Is there a thread someplace where the argument/evidence against the existence of subgroups is laid out? I have not been able to find one and, given the popularity of the idea among so many ME/CFS clinicians/researchers/patients (and yes, I know that can be said of all kinds of wild notions and speculation), I would be curious.

 

[Jonathan Edwards]

Is there a thread someplace where the argument/evidence against the existence of subgroups is laid out?

The argument is simple common sense, which you can give statistical numbers to if you want.

The changes in scores seen after both rituximab and placebo were not trivial in a good number of cases. So we are not looking for a subgroup with a slight improvement. If a measly 10% of cases are responders then you would expect at least some difference between the two groups. There is a small chance it would not show up but the groups would need to be weighted quite a bit to give the completely null difference seen.

The other important argument is that any claim that there is a subgroup can only be based on some people getting quite a lot better. But people on placebo must have done to the same extent so the argument from cases is empty.

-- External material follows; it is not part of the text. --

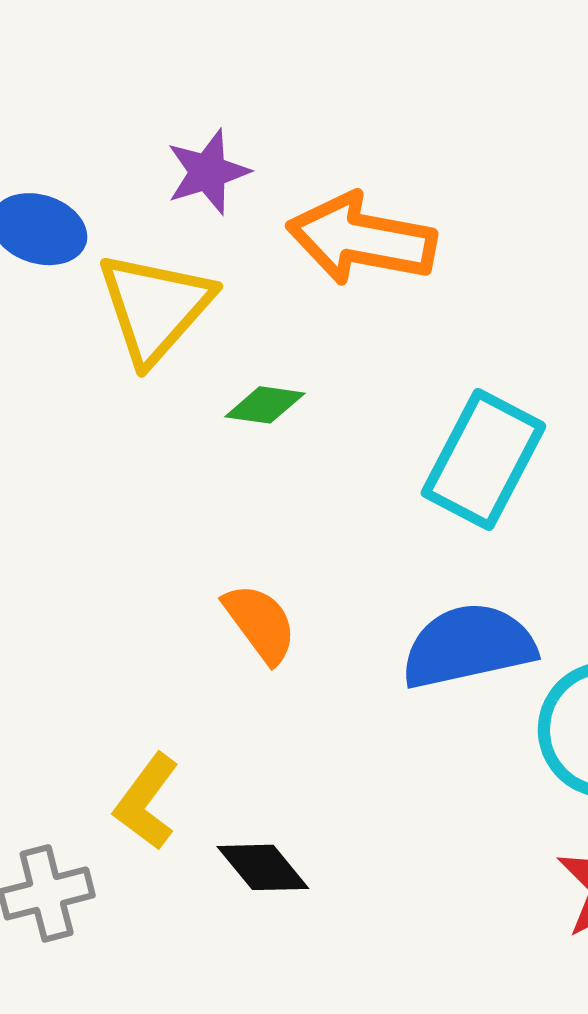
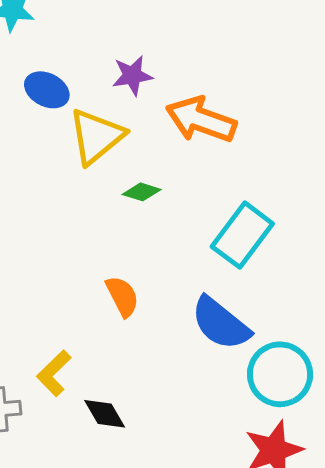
blue semicircle: (468, 646) -> (221, 323), turned -138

And I don't think you will find many clinicians or researchers who would be persuaded. There are always a few enthusiasts and unfortunately, in this age of social media, the enthusiasts dominate the narrative in the gossip space. Ask any intelligent clinician or researcher what they think from the results and they will say there was no evidence of a responder subgroup.

 

[DHagen]

The changes in scores seen after both rituximab and placebo were not trivial in a good number of cases. So we are not looking for a subgroup with a slight improvement. If a measly 10% of cases are responders then you would expect at least some difference between the two groups. There is a small chance it would not show up but the groups would need to be weighted quite a bit to give the completely null difference seen.

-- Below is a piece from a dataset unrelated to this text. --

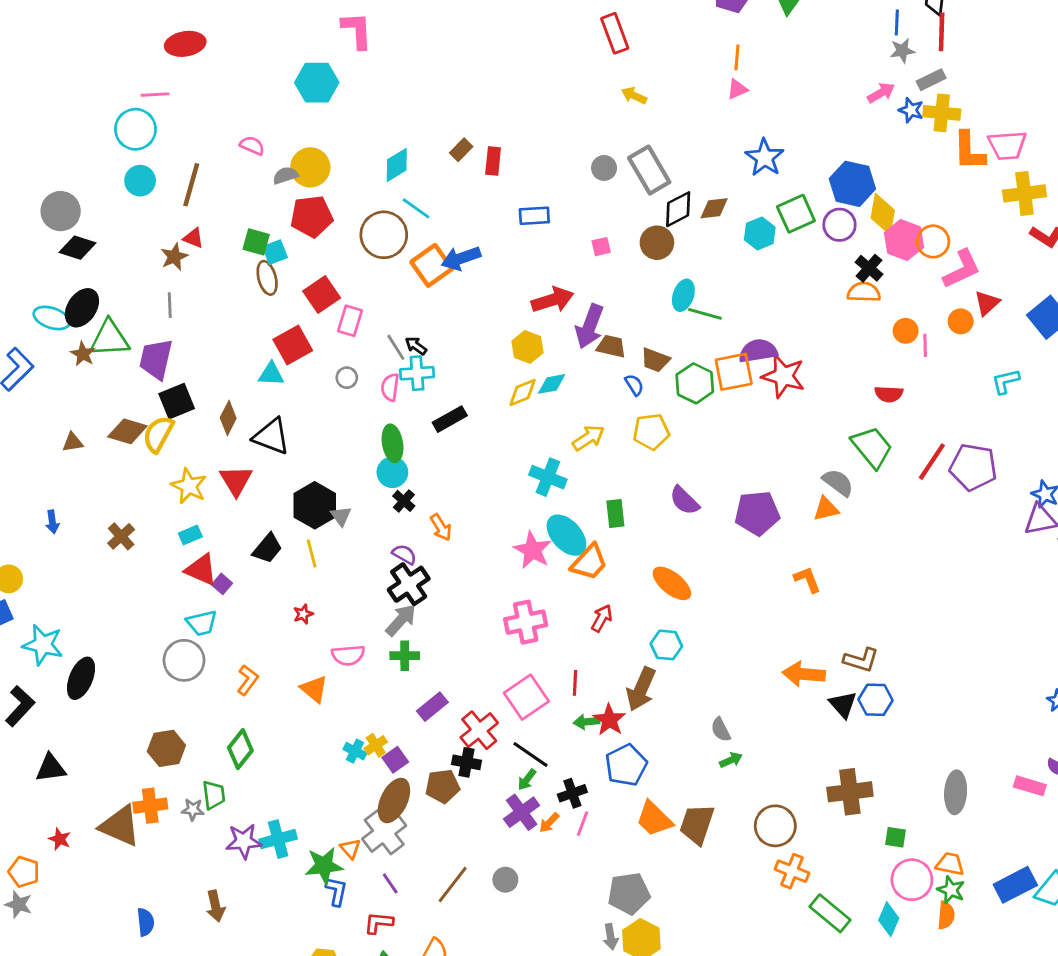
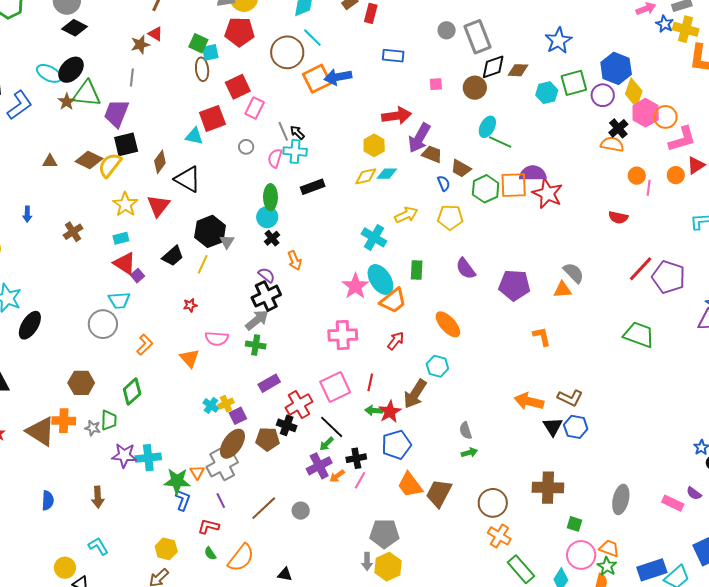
green trapezoid: (872, 447) -> (639, 335), moved, turned -40
yellow line: (312, 553) -> (203, 264), turned 30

Thank you very much for the response and explanation - I believe I may have misunderstood the initial post, as I took it to indicate the absence of any ME/CFS subgroups overall, rather than with specific reference to the rituximab study. This is also useful information, however, at least for me - even if it may be merely common sense.

 

[ryanc97]

Is there a thread someplace where the argument/evidence against the existence of subgroups is laid out? I have not been able to find one and, given the popularity of the idea among so many ME/CFS clinicians/researchers/patients (and yes, I know that can be said of all kinds of wild notions and speculation), I would be curious.

I used to believe in subgroups but I believe now with the Dara trial there are no subgroups.